Abstract: Solar neutrino upscattering inside the Earth can source heavy neutral leptons (HNLs) that can reach terrestrial experiments and decay into photons within them. As HNLs are sourced through upscattering inside the Earth, the photon deposition signal will modulate daily, reaching the peak during the night and its minimum during the day; where the distance traveled by the solar neutrinos is the longest and shortest, respectively.
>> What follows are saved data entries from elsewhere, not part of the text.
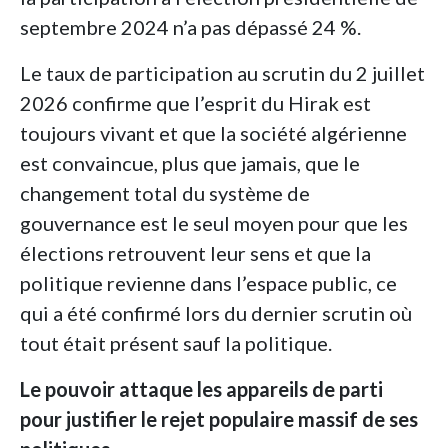
septembre 2024 n’a pas dépassé 24 %.
Le taux de participation au scrutin du 2 juillet
2026 confirme que l’esprit du Hirak est
toujours vivant et que la société algérienne
est convaincue, plus que jamais, que le
changement total du système de
gouvernance est le seul moyen pour que les
élections retrouvent leur sens et que la
politique revienne dans l’espace public, ce
qui a été confirmé lors du dernier scrutin où
tout était présent sauf la politique.
Le pouvoir attaque les appareils de parti
pour justifier le rejet populaire massif de ses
In this project, we represent this modulation as a sine wave with amplitude that depends on the mass of the HNLs, mN , and its dipole portal interaction strength, dN . Using Poisson-distributed backgrounds and the day-night asymmetry as the observable, we simulated a Borexino-like counting experiment in the $0.3 − 0.8 \text{MeV}$ range. Using this method, we can exclude, at a $98$% CL, HNL dipole strengths of $d_n \gtrsim 10^{-9.5}$ $\text{MeV}^−1$ in the mass range of $2 − 3.2$ MeV.

This Github repository, specifically the code within the "OnOff" folder, details all the code that went into developing this project. It was primarily made in Python with packages NumPy, MatPlotLib, Pandas, and SciPy. This is a research projected conducted and contributed by Arsh Suri, Dr. Ryan Plestid, and Dr. Vedran Brdar, with thanks to the Fermilab (Fermi National Particle Accelerator).